As he's done before, Trump argued Wednesday that Mexico is footing the bill, thanks to a revised trade agreement. That's not true. If the wall is to be built, the money will need to come from Washington's coffers and be approved by Congress. There is no mechanism in the trade agreement or anywhere else for Mexico to pay back the U.S. or for the money to be refunded to the Treasury.
Trump: In a tweet, the president said that "Mexico is paying for the wall through the new USMCA trade deal. Much of the wall has already been fully renovated or built." He also said that the $5 billion-plus for the wall that was in bill passed by the previous House in December was "very little in comparison to the benefits of national security."
The facts: Mexico isn't paying.
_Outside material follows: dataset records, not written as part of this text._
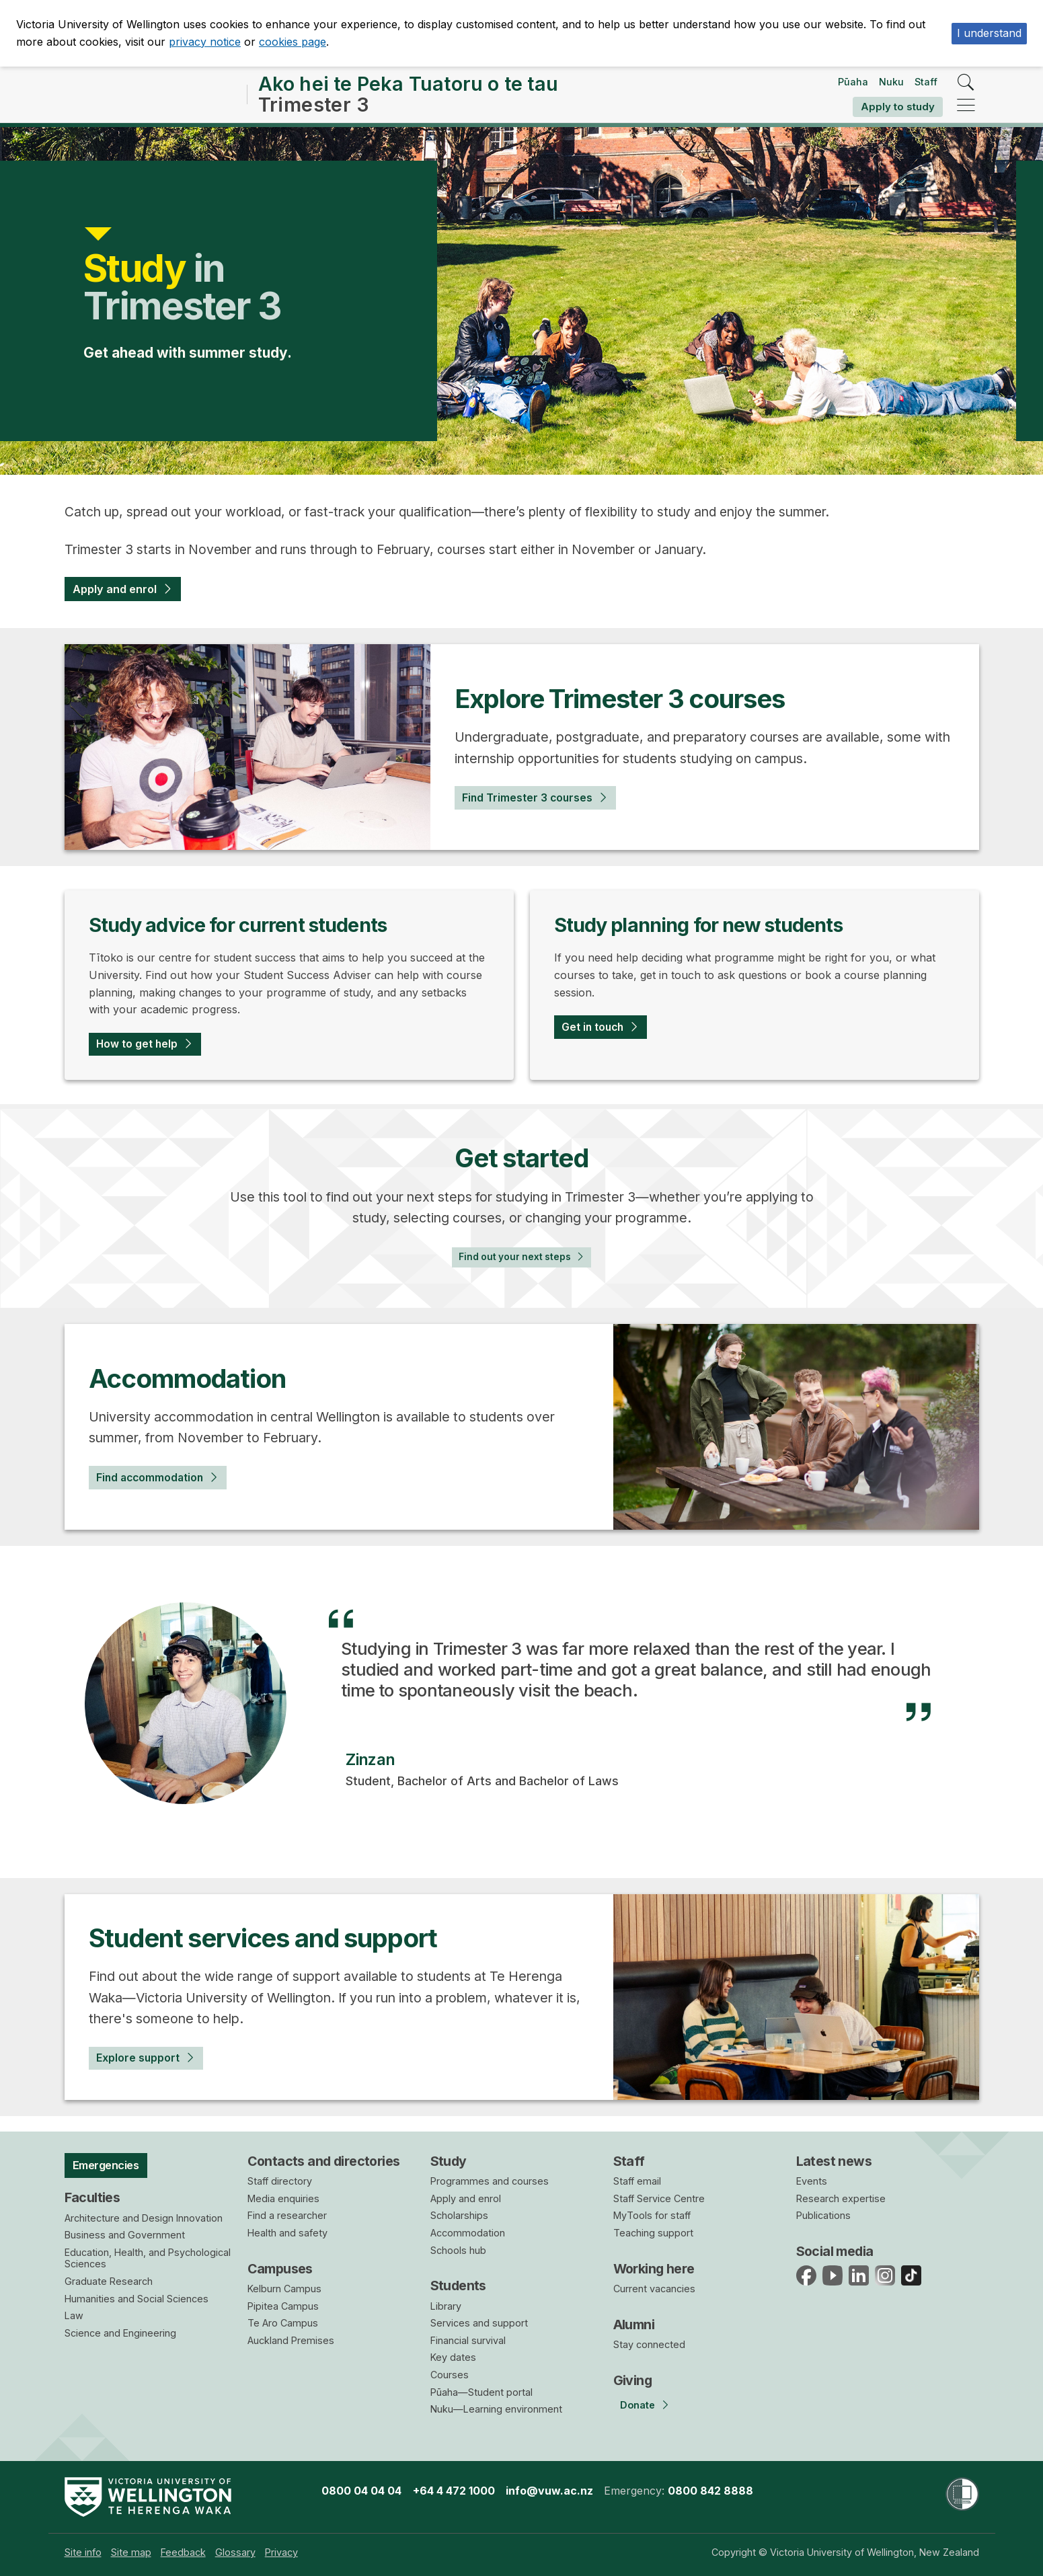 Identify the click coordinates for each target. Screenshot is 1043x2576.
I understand (989, 33)
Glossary (235, 2552)
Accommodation (467, 2232)
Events (811, 2181)
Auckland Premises (290, 2340)
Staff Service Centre (659, 2198)
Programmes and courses (489, 2181)
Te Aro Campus (282, 2323)
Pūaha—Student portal (481, 2392)
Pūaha (853, 81)
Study (448, 2161)
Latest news (834, 2161)
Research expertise (841, 2198)
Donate (637, 2405)
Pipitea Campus (283, 2306)
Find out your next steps (511, 1268)
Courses (449, 2374)
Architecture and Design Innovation (144, 2223)
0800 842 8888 (710, 2490)
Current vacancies (654, 2288)
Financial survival (468, 2340)
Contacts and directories (323, 2161)
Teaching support (653, 2232)
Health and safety (287, 2232)
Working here (654, 2269)
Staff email (637, 2181)
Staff (926, 81)
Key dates (453, 2358)
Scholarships (459, 2216)
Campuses (280, 2269)
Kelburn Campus (284, 2288)
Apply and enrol (122, 591)
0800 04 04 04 (361, 2490)
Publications (823, 2216)
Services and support (479, 2323)
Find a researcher (287, 2216)
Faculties (92, 2203)
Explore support (144, 2073)
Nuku (891, 81)
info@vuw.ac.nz (549, 2490)
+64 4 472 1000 (454, 2490)
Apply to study (898, 106)
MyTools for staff (652, 2216)
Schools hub (458, 2250)
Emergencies (113, 2167)
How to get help (145, 1050)
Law (74, 2321)
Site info (83, 2552)
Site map (131, 2552)
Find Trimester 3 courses (538, 801)
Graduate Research (109, 2287)
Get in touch (599, 1032)
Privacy (281, 2552)
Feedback (183, 2552)
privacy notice (205, 41)
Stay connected (649, 2344)
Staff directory (279, 2181)
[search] (966, 83)
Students (458, 2286)
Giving (632, 2380)
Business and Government (125, 2241)
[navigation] (966, 106)
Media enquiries (283, 2198)
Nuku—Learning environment (496, 2409)
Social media (835, 2251)
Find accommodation (161, 1492)
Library (445, 2306)
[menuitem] (83, 2552)
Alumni (634, 2324)
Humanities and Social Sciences (136, 2304)
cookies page (292, 41)
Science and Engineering (120, 2338)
It's also not true that there's been much construction beyond fencing erected during previous administrations; some renovation of the existing barrier has been achieved.
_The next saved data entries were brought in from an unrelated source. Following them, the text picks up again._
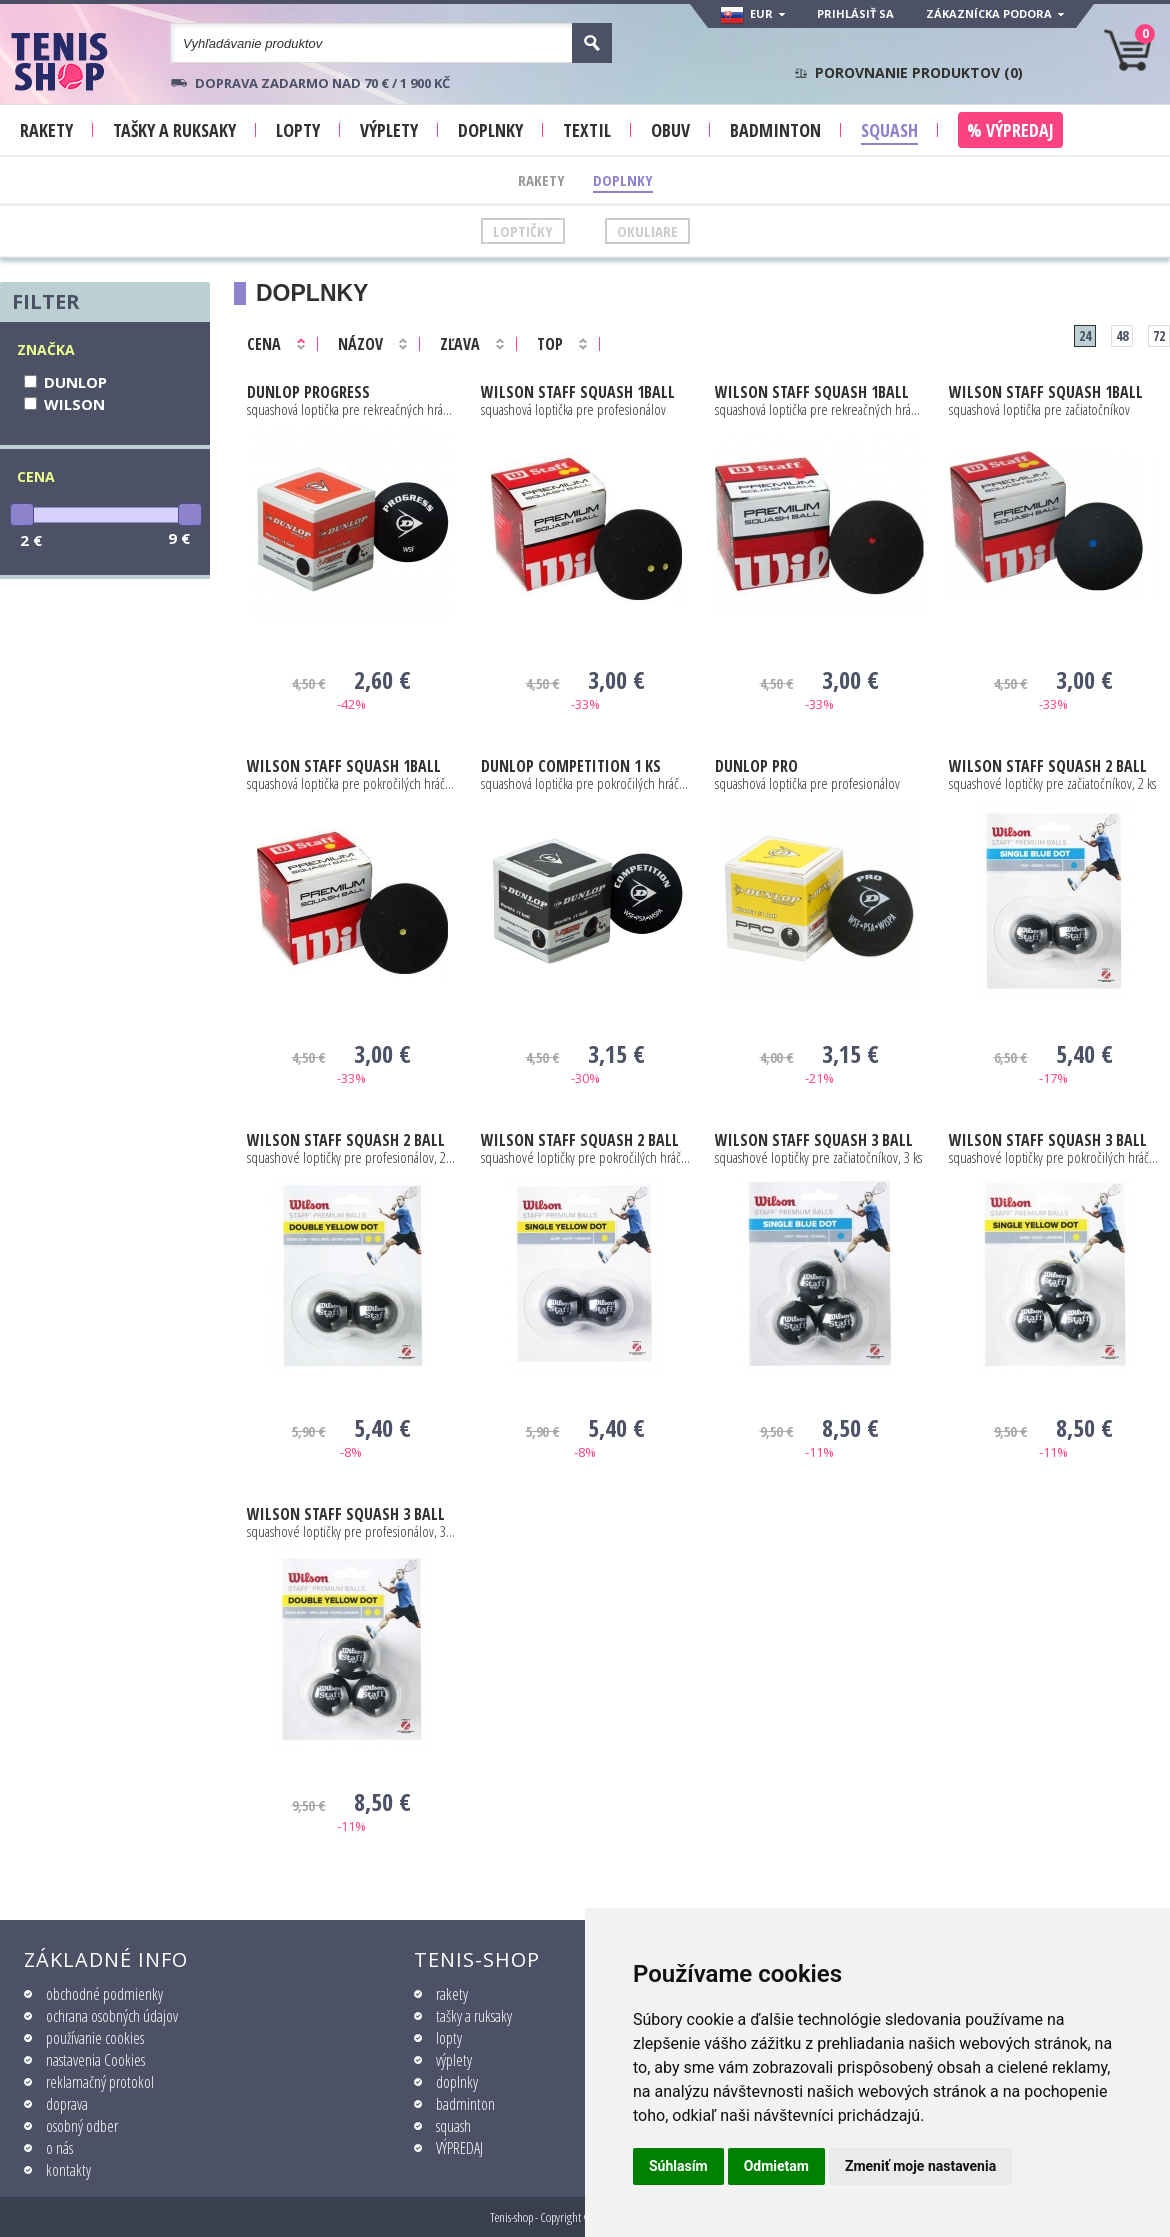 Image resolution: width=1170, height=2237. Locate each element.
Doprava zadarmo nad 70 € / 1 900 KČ (322, 83)
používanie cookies (95, 2038)
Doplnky (623, 180)
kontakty (68, 2170)
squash (453, 2126)
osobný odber (82, 2126)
Trump is arguing, in essence, that the updated trade pact with Mexico and Canada, known as the U.S.-Mexico-Canada Trade Agreement, will yield economic benefits to the U.S. that, years from now, will cover the unrelated costs of the wall today. That assertion doesn't hold water even with those who support his push for a wall. He went further at a Cabinet meeting Wednesday, contending the wall will pay for itself on a "monthly basis.''
The new trade deal won't change that much from the previous North American Free Trade Agreement. The three countries would continue trading in an environment of mainly low or no tariffs, with certain improvements for all three partners from the terms of NAFTA. Moreover, the new deal isn't in effect. It's awaiting ratification from legislative bodies in each country, and that is not assured.
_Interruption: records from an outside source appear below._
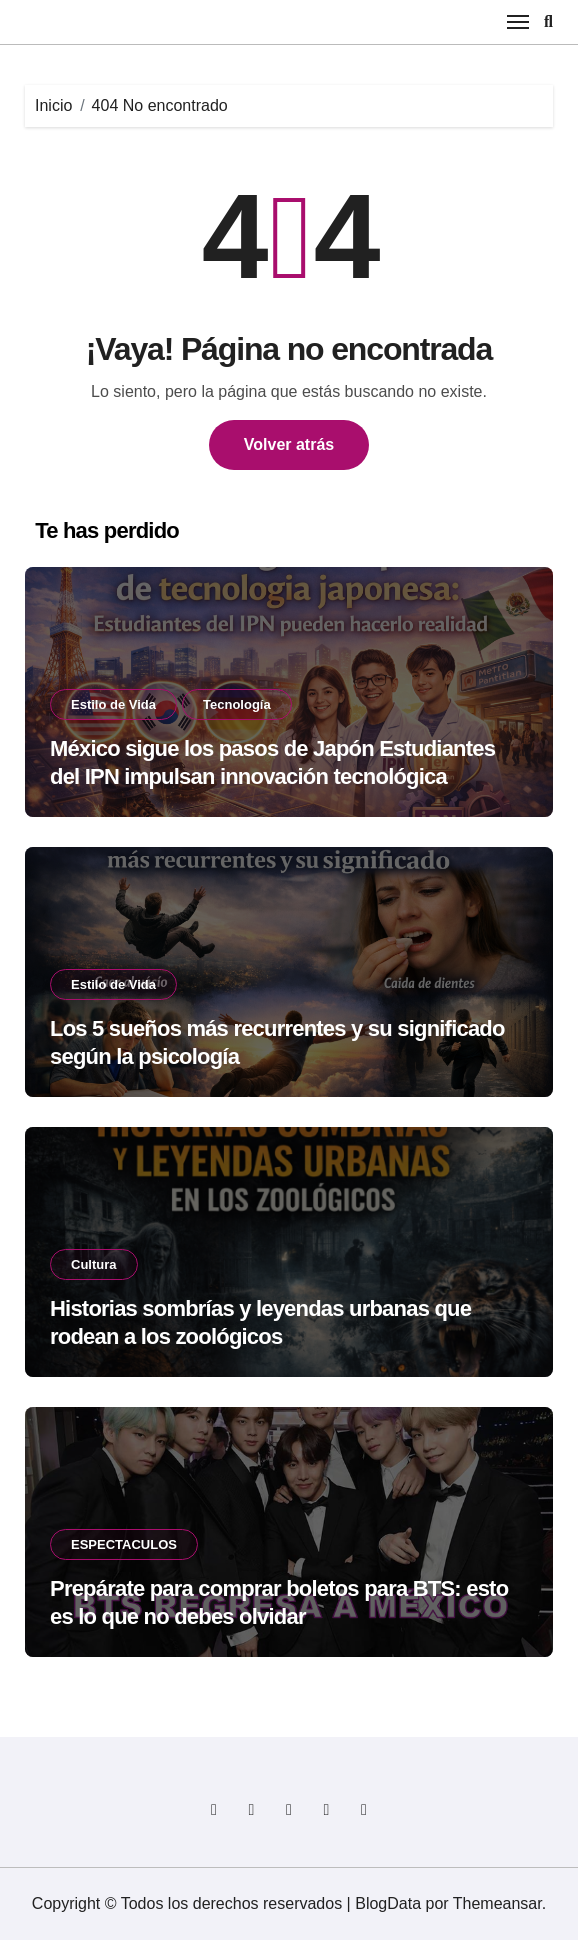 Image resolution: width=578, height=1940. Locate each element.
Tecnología (237, 704)
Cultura (94, 1264)
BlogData (388, 1903)
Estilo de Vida (113, 704)
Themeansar (497, 1903)
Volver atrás (289, 444)
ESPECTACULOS (124, 1544)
There is no credible way for Trump to forecast additional growth covering costs that are being charged to U.S. taxpayers if the wall is built. Trade balances depend on too many factors — consumer tastes, exchange rates, overall economic performance and the choices of thousands of companies, for example — and some are well outside any government's control. Trump specifically promised in his 2016 campaign that Mexico would pay for the wall. It is not doing so.
Deficit isn't a payment
Trump's case is also built on a mischaracterization of trade balances. Unlike economists and governments, he considers a trade deficit to be a payment to the exporting country. By that argument, if a trade deficit shrinks, the U.S. is saving money. But that's not how trade works. Consumers create a trade deficit by buying products made abroad. They get value for their purchase _ the products — and are not giving money away.
Trump's claim that much of the "wall has already been fully renovated or built'' is only supported when counting work done by past administrations and ignoring the fact that fences are not the towering walls he promised. The 2006 Secure Fence Act has resulted in about 650 miles or nearly 1,050 kilometers of border barrier. Money approved by Congress in March 2018 is to pay for 84 miles (135 km), but that work is not done.
Trump's point that the national security benefits would outweigh the economic cost is a legitimate one to debate. But the notion that U.S. taxpayers would not be covering the cost is baseless.